Assignment. Everything in the records below goes into the copy exactly, except the pictures.

------------

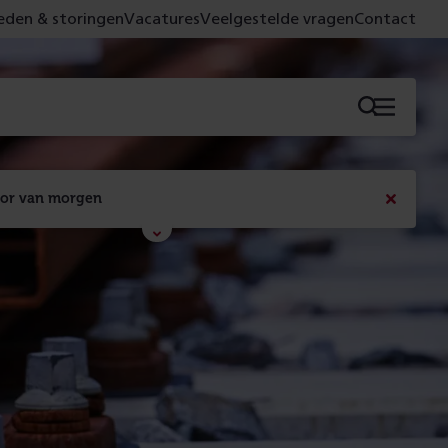
den & storingen
Vacatures
Veelgestelde vragen
Contact
Menu
oor van morgen
Bericht
sluiten
Met de campagne 'Voor 't spoor naar morgen' laten 
we zien wat er vandaag gebeurt en wat dat - 
figuurlijk gezien - morgen oplevert.
Lees meer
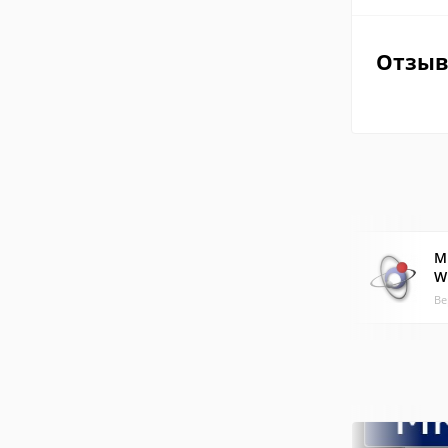
Отзы
M
W
Ве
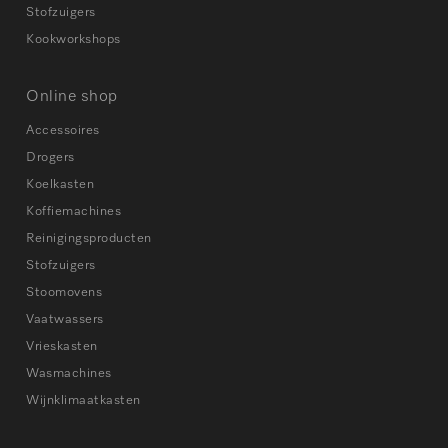
Stofzuigers
Kookworkshops
Online shop
Accessoires
Drogers
Koelkasten
Koffiemachines
Reinigingsproducten
Stofzuigers
Stoomovens
Vaatwassers
Vrieskasten
Wasmachines
Wijnklimaatkasten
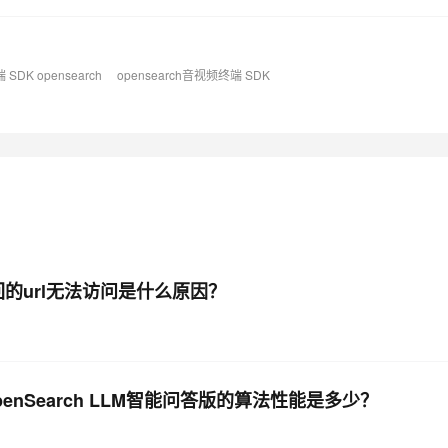
SDK opensearch
opensearch音视频终端 SDK
回的url无法访问是什么原因？
Search LLM智能问答版的算法性能是多少？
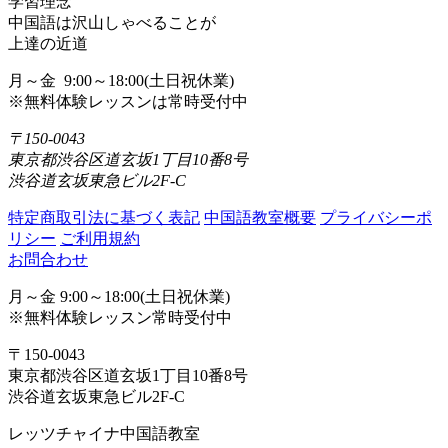
学習理念
中国語は沢山しゃべることが
上達の近道
月～金 9:00～18:00(土日祝休業)
※無料体験レッスンは常時受付中
〒150-0043
東京都渋谷区道玄坂1丁目10番8号
渋谷道玄坂東急ビル2F-C
特定商取引法に基づく表記
中国語教室概要
プライバシーポ
リシー
ご利用規約
お問合わせ
月～金 9:00～18:00(土日祝休業)
※無料体験レッスン常時受付中
〒150-0043
東京都渋谷区道玄坂1丁目10番8号
渋谷道玄坂東急ビル2F-C
レッツチャイナ中国語教室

------------

Answer section.
den & storingen
Vacatures
Veelgestelde vragen
Contact
Menu
oor van morgen
Bericht
sluiten
Met de campagne 'Voor 't spoor naar morgen' laten 
we zien wat er vandaag gebeurt en wat dat - 
figuurlijk gezien - morgen oplevert.
Lees meer
Отзы
M
W
Ве
Stofzuigers
Kookworkshops
Online shop
Accessoires
Drogers
Koelkasten
Koffiemachines
Reinigingsproducten
Stofzuigers
Stoomovens
Vaatwassers
Vrieskasten
Wasmachines
Wijnklimaatkasten
SDK opensearch
opensearch音视频终端 SDK
回的url无法访问是什么原因？
Search LLM智能问答版的算法性能是多少？
学習理念
中国語は沢山しゃべることが
上達の近道
月～金 9:00～18:00(土日祝休業)
※無料体験レッスンは常時受付中
〒150-0043
東京都渋谷区道玄坂1丁目10番8号
渋谷道玄坂東急ビル2F-C
特定商取引法に基づく表記
中国語教室概要
プライバシーポ
リシー
ご利用規約
お問合わせ
月～金 9:00～18:00(土日祝休業)
※無料体験レッスン常時受付中
〒150-0043
東京都渋谷区道玄坂1丁目10番8号
渋谷道玄坂東急ビル2F-C
レッツチャイナ中国語教室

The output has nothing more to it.